(Page-level text extractions)
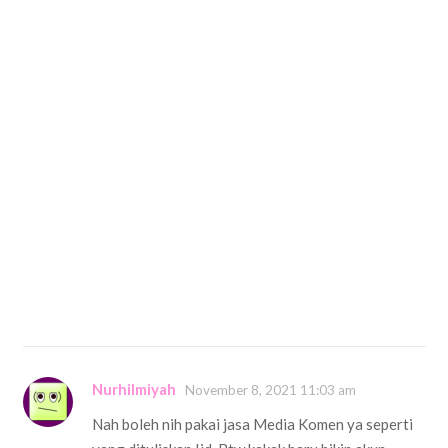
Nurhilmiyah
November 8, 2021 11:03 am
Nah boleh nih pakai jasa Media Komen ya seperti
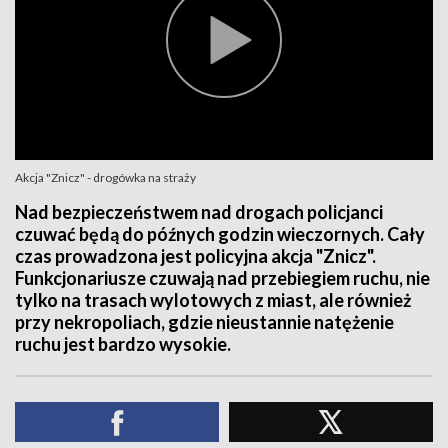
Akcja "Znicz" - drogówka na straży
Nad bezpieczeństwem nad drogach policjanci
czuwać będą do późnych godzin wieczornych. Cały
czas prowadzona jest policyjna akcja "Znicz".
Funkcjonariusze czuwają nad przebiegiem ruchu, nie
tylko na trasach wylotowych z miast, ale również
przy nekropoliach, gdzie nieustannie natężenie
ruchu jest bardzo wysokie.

==

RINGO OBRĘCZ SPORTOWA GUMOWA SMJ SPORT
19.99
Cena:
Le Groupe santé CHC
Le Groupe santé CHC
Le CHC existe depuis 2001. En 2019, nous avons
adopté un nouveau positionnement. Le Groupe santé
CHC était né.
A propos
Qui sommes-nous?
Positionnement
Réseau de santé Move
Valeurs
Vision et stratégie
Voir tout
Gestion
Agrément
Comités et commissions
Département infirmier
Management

...

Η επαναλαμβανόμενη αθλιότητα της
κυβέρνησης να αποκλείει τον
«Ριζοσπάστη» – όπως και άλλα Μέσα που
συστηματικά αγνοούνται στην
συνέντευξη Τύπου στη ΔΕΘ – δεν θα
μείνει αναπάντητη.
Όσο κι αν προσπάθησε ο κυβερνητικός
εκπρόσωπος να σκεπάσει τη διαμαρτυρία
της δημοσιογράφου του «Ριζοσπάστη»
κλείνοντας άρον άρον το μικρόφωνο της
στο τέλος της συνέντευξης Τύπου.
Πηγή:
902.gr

■ PROBLEM STATEMENT ■
Wherever the word "nous" appears in the entries above, copy that whole line.

■ EXERCISE OUTPUT ■
Le CHC existe depuis 2001. En 2019, nous avons
Qui sommes-nous?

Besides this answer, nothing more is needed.